Segment Open

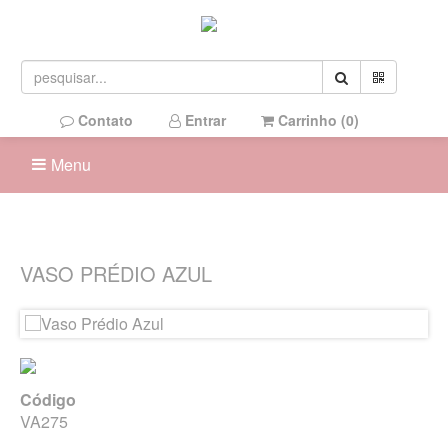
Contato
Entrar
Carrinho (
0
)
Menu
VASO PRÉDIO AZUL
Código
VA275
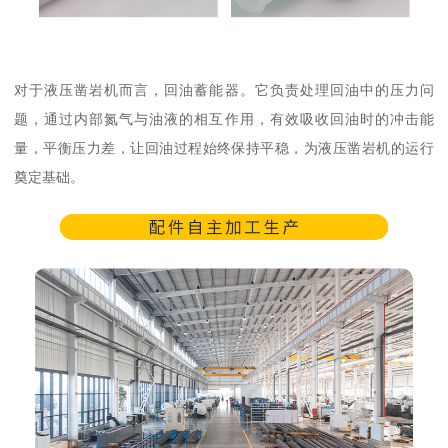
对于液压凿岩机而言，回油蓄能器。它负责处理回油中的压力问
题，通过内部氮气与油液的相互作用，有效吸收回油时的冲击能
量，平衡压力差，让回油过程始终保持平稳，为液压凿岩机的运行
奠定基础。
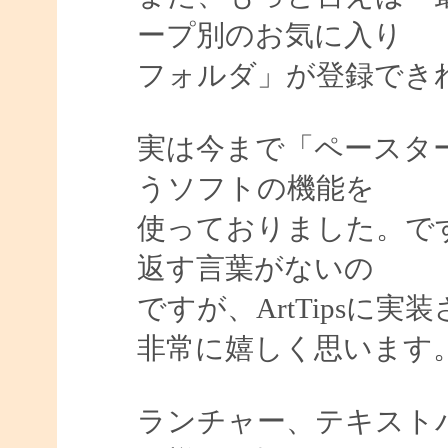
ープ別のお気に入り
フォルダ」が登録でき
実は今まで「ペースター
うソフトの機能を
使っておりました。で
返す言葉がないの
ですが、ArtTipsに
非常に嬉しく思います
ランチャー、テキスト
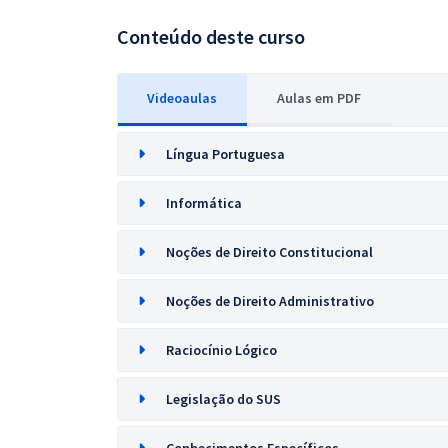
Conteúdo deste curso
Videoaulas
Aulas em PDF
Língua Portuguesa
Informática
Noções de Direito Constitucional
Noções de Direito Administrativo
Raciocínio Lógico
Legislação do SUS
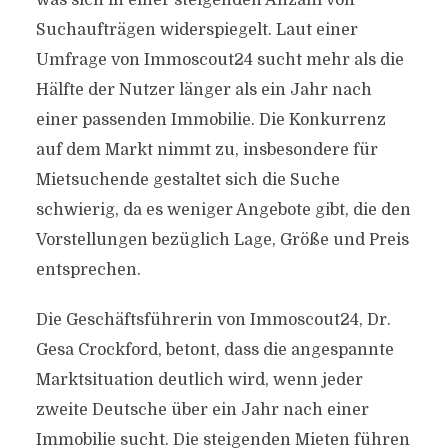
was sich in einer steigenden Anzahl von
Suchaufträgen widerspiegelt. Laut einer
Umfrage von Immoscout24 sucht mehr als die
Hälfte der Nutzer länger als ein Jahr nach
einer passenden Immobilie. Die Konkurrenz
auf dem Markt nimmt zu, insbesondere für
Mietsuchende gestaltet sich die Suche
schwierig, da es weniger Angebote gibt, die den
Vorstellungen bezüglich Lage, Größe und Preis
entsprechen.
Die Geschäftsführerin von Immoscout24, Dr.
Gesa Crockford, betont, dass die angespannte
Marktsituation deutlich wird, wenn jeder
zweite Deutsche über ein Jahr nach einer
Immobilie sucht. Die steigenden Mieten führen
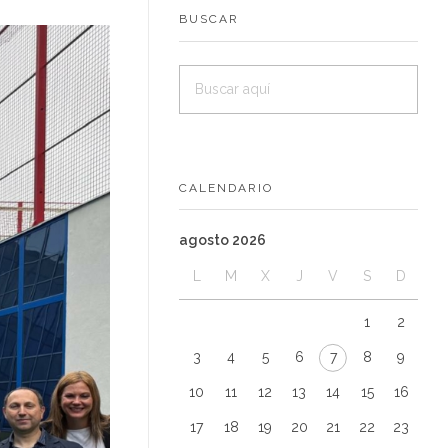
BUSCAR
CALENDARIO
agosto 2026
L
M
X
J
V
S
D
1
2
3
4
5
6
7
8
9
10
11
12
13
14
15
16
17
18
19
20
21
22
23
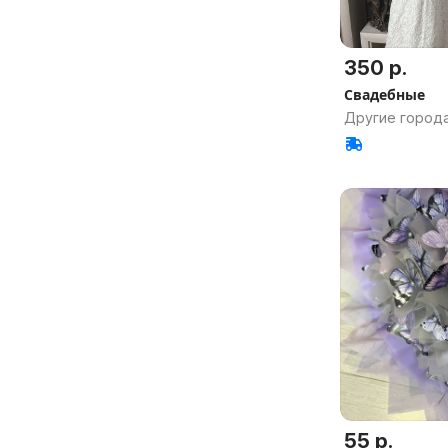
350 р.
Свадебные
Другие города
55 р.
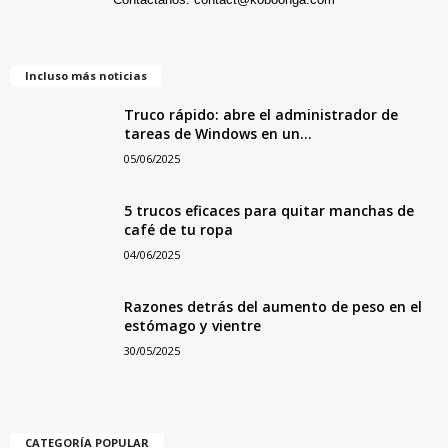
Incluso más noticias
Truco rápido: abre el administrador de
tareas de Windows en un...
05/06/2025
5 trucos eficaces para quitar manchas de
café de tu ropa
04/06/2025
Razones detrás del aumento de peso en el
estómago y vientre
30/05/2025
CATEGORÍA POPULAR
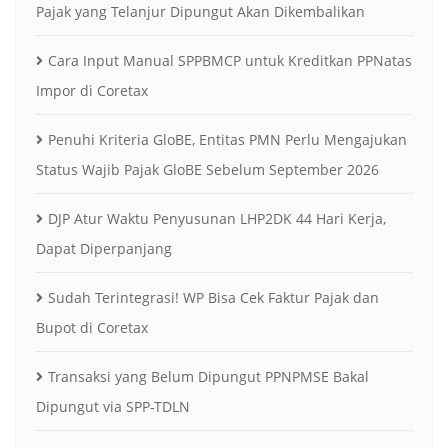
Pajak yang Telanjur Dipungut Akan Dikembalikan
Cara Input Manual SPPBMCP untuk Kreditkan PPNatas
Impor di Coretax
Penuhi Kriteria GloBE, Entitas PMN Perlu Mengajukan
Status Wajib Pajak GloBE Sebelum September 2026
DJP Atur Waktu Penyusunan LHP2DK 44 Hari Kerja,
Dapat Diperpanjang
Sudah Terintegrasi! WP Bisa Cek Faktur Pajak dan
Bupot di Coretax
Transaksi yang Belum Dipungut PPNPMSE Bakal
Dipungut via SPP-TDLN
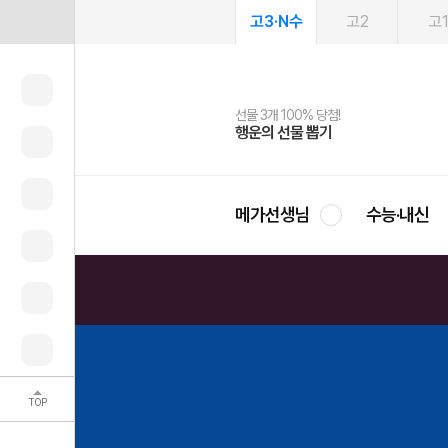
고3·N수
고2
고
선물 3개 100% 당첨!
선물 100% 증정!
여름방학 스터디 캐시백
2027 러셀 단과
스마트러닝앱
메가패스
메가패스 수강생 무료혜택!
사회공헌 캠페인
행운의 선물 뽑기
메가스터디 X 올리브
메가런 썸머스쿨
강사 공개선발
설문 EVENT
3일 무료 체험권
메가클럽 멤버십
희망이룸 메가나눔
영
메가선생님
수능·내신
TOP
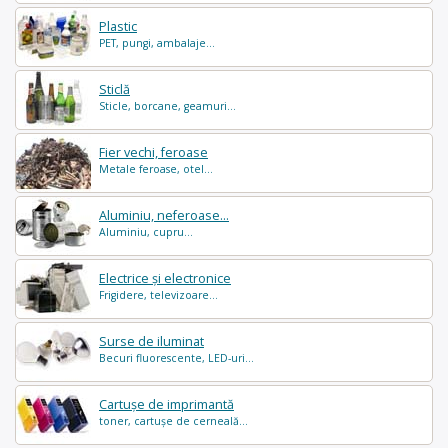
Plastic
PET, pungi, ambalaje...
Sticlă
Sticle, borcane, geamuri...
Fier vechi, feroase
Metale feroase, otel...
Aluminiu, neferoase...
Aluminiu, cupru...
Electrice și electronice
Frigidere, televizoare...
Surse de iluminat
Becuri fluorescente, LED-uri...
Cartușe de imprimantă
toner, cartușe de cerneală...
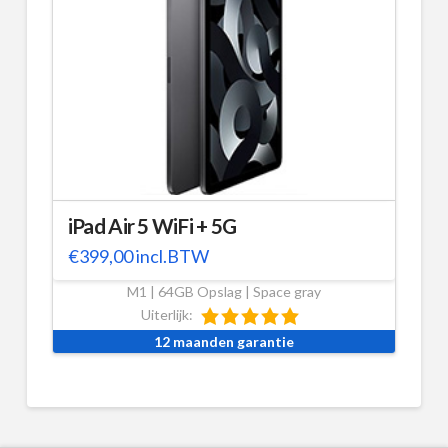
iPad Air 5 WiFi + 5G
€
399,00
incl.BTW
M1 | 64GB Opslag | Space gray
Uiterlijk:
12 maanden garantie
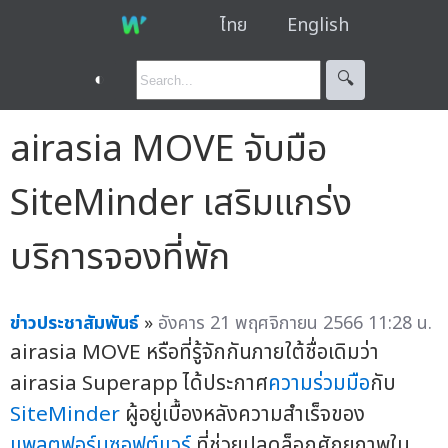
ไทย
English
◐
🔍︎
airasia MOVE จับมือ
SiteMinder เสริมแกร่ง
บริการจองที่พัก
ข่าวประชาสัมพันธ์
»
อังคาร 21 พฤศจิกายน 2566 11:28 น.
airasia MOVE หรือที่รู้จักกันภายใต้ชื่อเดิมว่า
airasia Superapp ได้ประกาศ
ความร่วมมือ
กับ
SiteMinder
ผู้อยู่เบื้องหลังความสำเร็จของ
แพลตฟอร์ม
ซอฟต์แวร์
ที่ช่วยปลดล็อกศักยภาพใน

Segment Closed
Segment Open

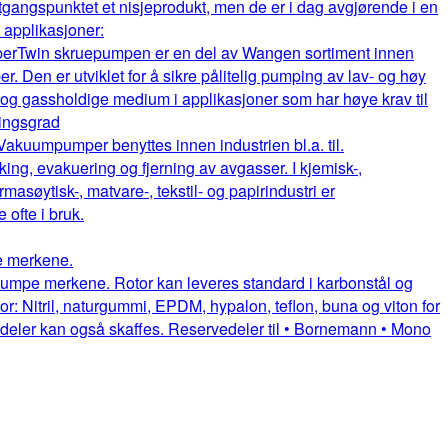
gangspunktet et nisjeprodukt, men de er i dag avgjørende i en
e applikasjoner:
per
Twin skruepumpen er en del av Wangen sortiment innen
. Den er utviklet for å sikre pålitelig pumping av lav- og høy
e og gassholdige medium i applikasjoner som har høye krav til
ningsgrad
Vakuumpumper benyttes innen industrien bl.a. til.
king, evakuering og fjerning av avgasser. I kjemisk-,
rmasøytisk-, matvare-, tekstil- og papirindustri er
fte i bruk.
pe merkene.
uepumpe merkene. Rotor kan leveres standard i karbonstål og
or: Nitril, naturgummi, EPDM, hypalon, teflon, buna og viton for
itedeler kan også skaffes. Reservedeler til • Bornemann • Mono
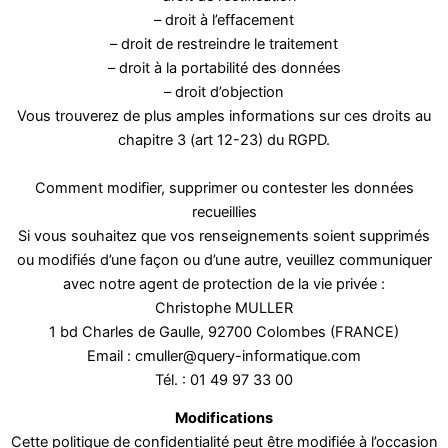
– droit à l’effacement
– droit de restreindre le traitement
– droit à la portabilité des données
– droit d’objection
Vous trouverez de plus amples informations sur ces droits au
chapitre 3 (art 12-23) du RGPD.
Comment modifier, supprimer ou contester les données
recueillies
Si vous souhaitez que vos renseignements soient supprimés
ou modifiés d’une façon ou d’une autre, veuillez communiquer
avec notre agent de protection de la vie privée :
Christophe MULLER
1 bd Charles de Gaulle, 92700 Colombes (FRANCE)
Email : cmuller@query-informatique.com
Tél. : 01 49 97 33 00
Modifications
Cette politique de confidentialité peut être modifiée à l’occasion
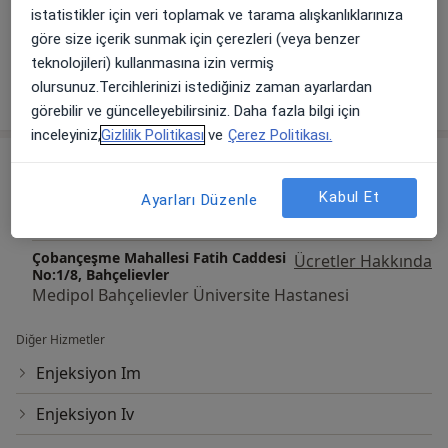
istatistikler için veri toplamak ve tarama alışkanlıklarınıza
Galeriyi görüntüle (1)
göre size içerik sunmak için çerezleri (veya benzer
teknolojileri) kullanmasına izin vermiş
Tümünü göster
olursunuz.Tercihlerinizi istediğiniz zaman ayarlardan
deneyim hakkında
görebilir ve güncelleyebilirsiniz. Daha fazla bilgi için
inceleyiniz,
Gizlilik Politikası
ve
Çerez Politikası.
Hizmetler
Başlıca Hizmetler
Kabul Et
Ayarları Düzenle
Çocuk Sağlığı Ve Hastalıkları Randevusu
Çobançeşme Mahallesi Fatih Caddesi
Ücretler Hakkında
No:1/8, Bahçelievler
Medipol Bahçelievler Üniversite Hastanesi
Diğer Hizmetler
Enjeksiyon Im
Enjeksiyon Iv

Segment Closed
Segment Open

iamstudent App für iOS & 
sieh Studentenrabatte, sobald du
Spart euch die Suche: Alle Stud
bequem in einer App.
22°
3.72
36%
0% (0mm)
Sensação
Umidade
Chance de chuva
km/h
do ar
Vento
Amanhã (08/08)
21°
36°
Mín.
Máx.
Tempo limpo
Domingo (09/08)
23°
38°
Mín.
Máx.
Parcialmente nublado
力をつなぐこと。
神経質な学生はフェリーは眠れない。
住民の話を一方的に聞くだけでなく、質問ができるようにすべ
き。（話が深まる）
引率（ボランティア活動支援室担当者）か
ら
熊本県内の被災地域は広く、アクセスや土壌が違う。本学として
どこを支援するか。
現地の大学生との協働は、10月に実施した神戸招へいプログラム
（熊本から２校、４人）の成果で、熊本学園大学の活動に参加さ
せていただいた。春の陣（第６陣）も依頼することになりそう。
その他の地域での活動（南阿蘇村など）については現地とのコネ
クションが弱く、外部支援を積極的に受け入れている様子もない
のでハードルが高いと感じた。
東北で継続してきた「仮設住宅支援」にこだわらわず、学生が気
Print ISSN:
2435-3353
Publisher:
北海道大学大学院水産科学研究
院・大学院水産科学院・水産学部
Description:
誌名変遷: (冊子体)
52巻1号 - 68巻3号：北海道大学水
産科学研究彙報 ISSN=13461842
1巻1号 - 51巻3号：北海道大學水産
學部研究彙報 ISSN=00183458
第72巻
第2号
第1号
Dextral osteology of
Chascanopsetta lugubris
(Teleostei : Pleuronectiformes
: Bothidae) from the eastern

Segment Closed

• WHAT TO DO:
Everything in the material above from the line that has "görebilir ve güncelleyebilirsiniz." through the line that has "Enjeksiyon Iv" must be duplicated exactly, with no other lines given.

• WORKED SOLUTION:
görebilir ve güncelleyebilirsiniz. Daha fazla bilgi için
inceleyiniz,
Gizlilik Politikası
ve
Çerez Politikası.
Hizmetler
Başlıca Hizmetler
Kabul Et
Ayarları Düzenle
Çocuk Sağlığı Ve Hastalıkları Randevusu
Çobançeşme Mahallesi Fatih Caddesi
Ücretler Hakkında
No:1/8, Bahçelievler
Medipol Bahçelievler Üniversite Hastanesi
Diğer Hizmetler
Enjeksiyon Im
Enjeksiyon Iv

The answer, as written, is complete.